A mesma coisa pode-se dizer quando Barbosa ironizou o pedido do advogado de Ramon Hollerbach, sócio de Valério, para que fosse levado em conta o voto do ex-ministro Cezar Peluso, que dera pena mínima a ele na lavagem de dinheiro. Barbosa sugeriu que a pena mínima faria com que o crime prescrevesse, e vários ministros reagiram afirmando que esse fato não tinha a menor importância e não deveria ser levado em conta na hora de determinar a duração da pena.

Acontece que pela legislação brasileira, após o cumprimento de 1/6 da pena, o condenado a mais de oito anos pode pedir a passagem do regime fechado para o semiaberto. Embora a pena máxima a ser cumprida seja de 30 anos, o que conta para o cálculo da progressão é o somatório (e não somatória como muitos juízes dizem e eu escrevi aqui outro dia) das penas.

Logo, se a pena de Valério for de 40 anos, somente depois de cumprir a pena em regime fechado por seis anos e seis meses, ele poderá tentar a mudança para o regime semiaberto.

No raciocínio de Barbosa, se os ministros levarem em conta a pena máxima de 30 anos e passarem a condenar os réus a penas mais baixas para não ultrapassar esse teto, na prática estarão permitindo que condenados por crimes gravíssimos sejam postos fora da cadeia em pouco tempo.

Na sua luta contra a impunidade, é certo, porém, que Barbosa, ao declarar-se contrário ao sistema penal brasileiro em fala que sabia estar sendo transmitida pela TV, não contribuiu para o fortalecimento institucional do país.
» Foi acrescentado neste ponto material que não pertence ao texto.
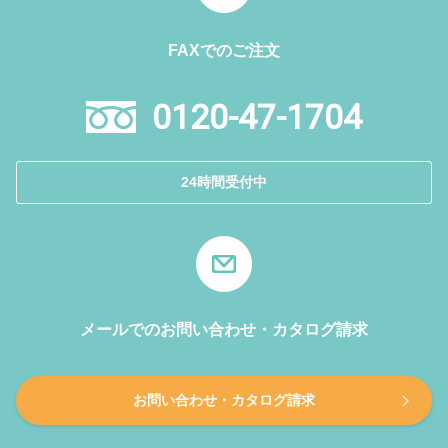
FAXでのご注文
0120-47-1704
24時間受付中
メールでのお問い合わせ・カタログ請求
お問い合わせ・カタログ請求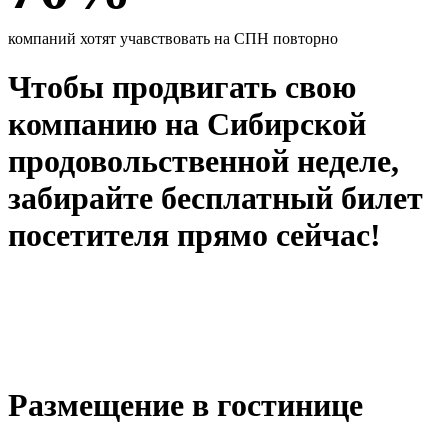
компаний хотят учавствовать на СПН повторно
Чтобы продвигать свою
компанию на Сибирской
продовольственной неделе,
забирайте бесплатный билет
посетителя прямо сейчас!
Размещение
в гостинице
Ao contrário, pôs a opinião pública mais insegura diante da ordem jurídica, logo ele, que hoje é tido como referência ética da nação e em breve estará presidindo o STF, justamente a mais alta instância dessa Justiça que ele critica.

Quando fez essa crítica, Barbosa citou o "New York Times" e deu-se conta de que mexera com "os brios ultranacionalistas" de alguns colegas, que na mesma hora disseram que vivemos no Brasil, temos que nos ater às nossas leis.

Dias Toffolli ressaltou que nos Estados Unidos há pena de morte, o que não ocorre no Brasil. E Celso de Mello lembrou que a Noruega condenara a apenas 20 anos o homem que assassinara várias pessoas recentemente.

Barbosa teve que explicitar seu ponto de vista, dizendo que era brasileiro, gostava do Brasil e que estava lutando justamente para melhorar a legislação. Mas não vai se livrar de críticas a seu voluntarismo por parte dos advogados dos reús, que se preparam para, nos embargos, acusá-lo de ter atuado com o intuito de condenar os réus.

Quando ele critica nosso sistema penal e se põe claramente a favor de penas mais duras, dá margem a que acusados vejam nele um carrasco e não um juiz.
Paralelamente, cresce na opinião pública a percepção de que Barbosa é um juiz em busca da Justiça.

Resta acompanhar para ver qual será a influência da presidência de Barbosa sobre o STF, pois, ao contrário dos Estados Unidos, onde o presidente da Suprema Corte atua como mediador entre as correntes e tem cargo vitalício, o presidente do STF tem o poder de induzir a pauta, lá e no Conselho Nacional de Justiça (CNJ), que preside também.